Data extracted from a collection
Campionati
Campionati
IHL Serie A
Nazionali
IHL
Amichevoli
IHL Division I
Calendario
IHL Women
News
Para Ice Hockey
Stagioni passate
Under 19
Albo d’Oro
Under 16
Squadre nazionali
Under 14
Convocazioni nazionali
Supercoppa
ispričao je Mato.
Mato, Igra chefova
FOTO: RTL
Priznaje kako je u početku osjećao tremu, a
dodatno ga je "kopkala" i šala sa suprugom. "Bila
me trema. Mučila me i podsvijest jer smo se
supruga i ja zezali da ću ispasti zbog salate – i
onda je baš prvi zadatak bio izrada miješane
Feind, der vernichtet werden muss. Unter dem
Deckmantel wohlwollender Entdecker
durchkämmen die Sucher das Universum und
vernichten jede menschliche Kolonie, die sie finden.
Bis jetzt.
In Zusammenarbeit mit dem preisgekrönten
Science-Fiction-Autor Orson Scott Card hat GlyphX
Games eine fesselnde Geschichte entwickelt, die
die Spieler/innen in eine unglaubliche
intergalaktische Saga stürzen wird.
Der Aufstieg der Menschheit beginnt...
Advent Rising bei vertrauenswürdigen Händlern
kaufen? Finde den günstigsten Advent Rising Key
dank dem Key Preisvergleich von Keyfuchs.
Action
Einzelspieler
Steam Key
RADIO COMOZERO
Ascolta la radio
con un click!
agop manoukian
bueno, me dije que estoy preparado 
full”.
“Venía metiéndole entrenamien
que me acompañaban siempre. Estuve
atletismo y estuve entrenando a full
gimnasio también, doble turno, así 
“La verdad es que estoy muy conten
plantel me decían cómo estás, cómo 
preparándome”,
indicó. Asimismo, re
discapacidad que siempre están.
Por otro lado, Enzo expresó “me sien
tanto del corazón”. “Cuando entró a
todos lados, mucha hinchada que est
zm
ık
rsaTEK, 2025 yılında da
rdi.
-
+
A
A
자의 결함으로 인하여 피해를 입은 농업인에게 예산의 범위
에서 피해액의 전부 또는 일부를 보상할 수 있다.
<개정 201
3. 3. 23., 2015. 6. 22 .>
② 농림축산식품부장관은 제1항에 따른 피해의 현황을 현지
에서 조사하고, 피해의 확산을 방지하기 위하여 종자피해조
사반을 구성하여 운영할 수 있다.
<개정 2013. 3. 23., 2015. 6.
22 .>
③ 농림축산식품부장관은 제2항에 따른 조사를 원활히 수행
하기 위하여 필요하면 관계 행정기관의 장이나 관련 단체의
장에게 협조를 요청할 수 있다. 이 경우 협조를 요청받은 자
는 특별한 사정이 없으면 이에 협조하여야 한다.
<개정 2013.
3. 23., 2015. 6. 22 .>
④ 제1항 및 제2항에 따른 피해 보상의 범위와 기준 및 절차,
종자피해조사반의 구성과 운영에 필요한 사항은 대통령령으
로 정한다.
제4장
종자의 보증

#### TASK:
Which lines of the data contain the word "Advent"? Copy each one.

#### ANSWER TO THIS PROBLEM:
Advent Rising bei vertrauenswürdigen Händlern
kaufen? Finde den günstigsten Advent Rising Key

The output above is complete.